Cisco UCS network uplink on aggregation layer

Danny Sandner · ‎07-16-2014

Hello Cisco Community,

we are using our UCS (Version 2.21d) for ESX Hosts. Each host has 3 vnics as follows:

vnic 0 = VLAN 10 --> Fabric A, Failover Fabric B
vnic 1 = VLAN 20 --> Fabric B, Failover Fabric A
vnic 2 = VLAN 100 --> Fabric A, Failover Fabric B

Actually UCS is connected to the Access Layer (Catalyst 6509) and we are migrating to Nexus (vPC). As you know, Cisco UCS Fabric Interconnects can handle layer2 traffic itself. So we are planning to connect our UCS Fabric Interconnects directly to our new l3 nexus switch.

Does anyone have connect the UCS directly to l3? Do we have to pay attention to something? Are there some recommendations?

thanks in advance

best regards

/Danny

Marcin Latosiewicz · ‎07-16-2014

Certain designs might require a L3 capable platform vide figure 1.

http://www.cisco.com/c/en/us/td/docs/unified_computing/ucs/UCS_CVDs/esxi51_n7k_metrocluster.pdf

What are you trying to solve?

Danny Sandner · ‎07-16-2014

Thanks Marcin,

I just want to know, if I have to pay attention to something. vpc and so on. But if it is simple and I just have to connect my uplinks to the l3 nexus, its ok.
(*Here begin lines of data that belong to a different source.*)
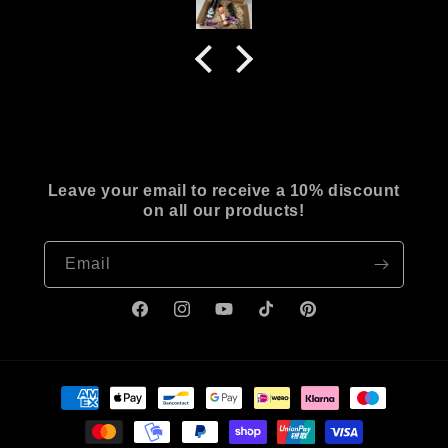
Leave your email to receive a 10% discount
on all our products!
Email
Facebook
Instagram
YouTube
TikTok
Pinterest
Payment
methods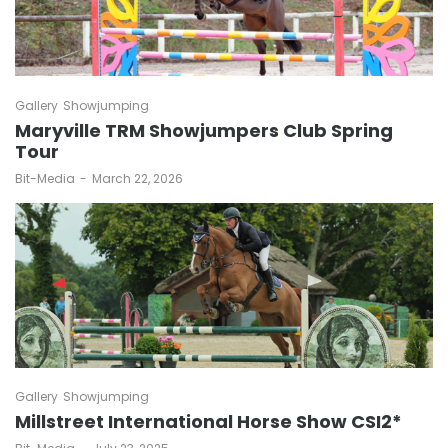
Gallery
Showjumping
Maryville TRM Showjumpers Club Spring
Tour
by
Bit-Media
March 22, 2026
Gallery
Showjumping
Millstreet International Horse Show CSI2*
by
Just to collect some informations / experiences from other ucs users about connect ucs to l2 or directly to l3 :)

Marcin Latosiewicz · ‎07-16-2014

Ha! For most typical designs (Flexpod, vblock) I would say, don't do it. L2 is typically faster.

It really depends on your business drivers. Talk to your SE, maybe it's better to sit down and divide and conquer.

Walter Dey · ‎07-16-2014

Hi Danny !

Which softswitch are you using on ESXi ? vswitch, VMware DVS and / or N1k ?

my 2c

It is not best practise to use hardware fabric failover. Instead, use pair's of vnics, one connected to fabric A, resp B, and then let ESXi vswitch do the loadbalancing and failover.

Also, vPC is best practise to connect your FI's to Nexus (with L2 of course)

Walter.

Danny Sandner · ‎07-17-2014

Hi wdey, thanks for you answer.

we are using ESXi 5.5 with dvswitche (distributed vswitch). In our cisco ucs powerworkshop, we discuss pros and contras of hard- and softwarefailover and we commit to use hardwarefailover. It is very fast and we have no problems actually.

Yesterday I updated UCS and restarted the FIs. No interruption of the VMs ;)

But about L3:

We only use "VLAN 10 / VLAN 20" in our vmware enviroment (UCS). VLAN 100 is not important, its management vlan. So if traffic has to leave the VM enviroment, it has to be routed in another vlan. So why it is not recommend to attach the ucs directly to the aggregation switch?

Walter Dey · ‎07-17-2014

we are using ESXi 5.5 with dvswitche (distributed vswitch). In our cisco ucs powerworkshop, we discuss pros and contras of hard- and softwarefailover and we commit to use hardwarefailover. It is very fast and we have no problems actually.

This is a neverending and misunderstood story: your design should provide load balancing AND failover. Hardware failover only gives you the latter.In your design, you just use one fabric per Vlan, what a waste !

And think about the situation of a failover on a ESXi host with 200 VM's; one has to send out at least 200 GARP messages, and this is load on the FI CPU. Most likely dozens or more ESXi server are impacted......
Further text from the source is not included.